As the World Bank document below states, the middle class in these developing nations has increased. At the same time, the working class in the U.S., Canada, and Western Europe has lost jobs. At the same time, the elite in the United States has prospered. There is an increasingly steep class hierarchy in countries such as the U.S., where the top 10% of income earners claim over 50% of the income (see the source from Equitable Growth, below).
In addition, the production of consumer goods means that people in developing countries are often working in unsafe or polluted environments to make goods. For example, Apple factories in China have routinely been found to violate basic safety conditions, and many workers, including children, are forced to work very long hours (see the article from the Guardian below). Therefore, people in other nations are often at the bottom of the global hierarchy in terms of their ability to enjoy a safe and healthy life, while the elite in developed nations are at the top.

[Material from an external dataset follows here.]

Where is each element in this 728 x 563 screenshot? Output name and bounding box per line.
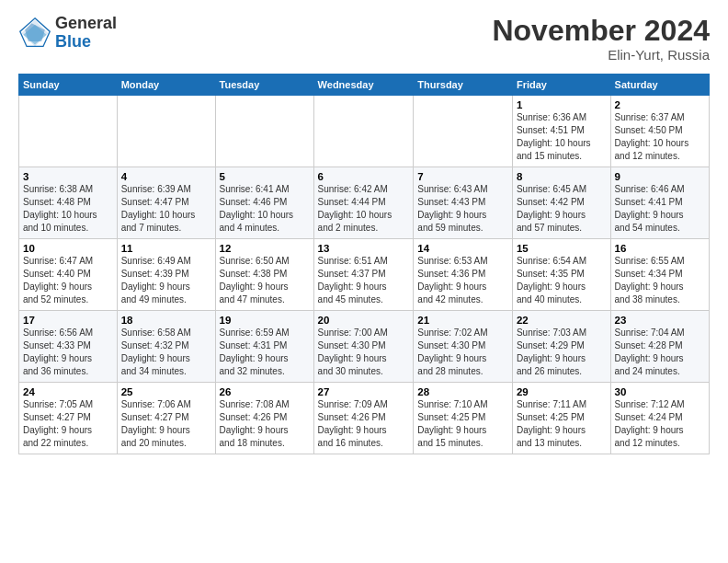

Finally, consumer goods can lead to discrimination, as those who can't afford these goods are often seen as lesser in some ways. For example, it has become almost routine for kids as young as pre-teens to have expensive cell phones, which they often bring to schools when permitted to do so. Those without the desire or means to purchase these goods are seen as not part of the up-to-date consumer culture, and employers may also expect applicants to possess cell phones. If prospective employees do not have these goods, they may be at a disadvantage in hiring, leading to discrimination over the possession of consumer goods.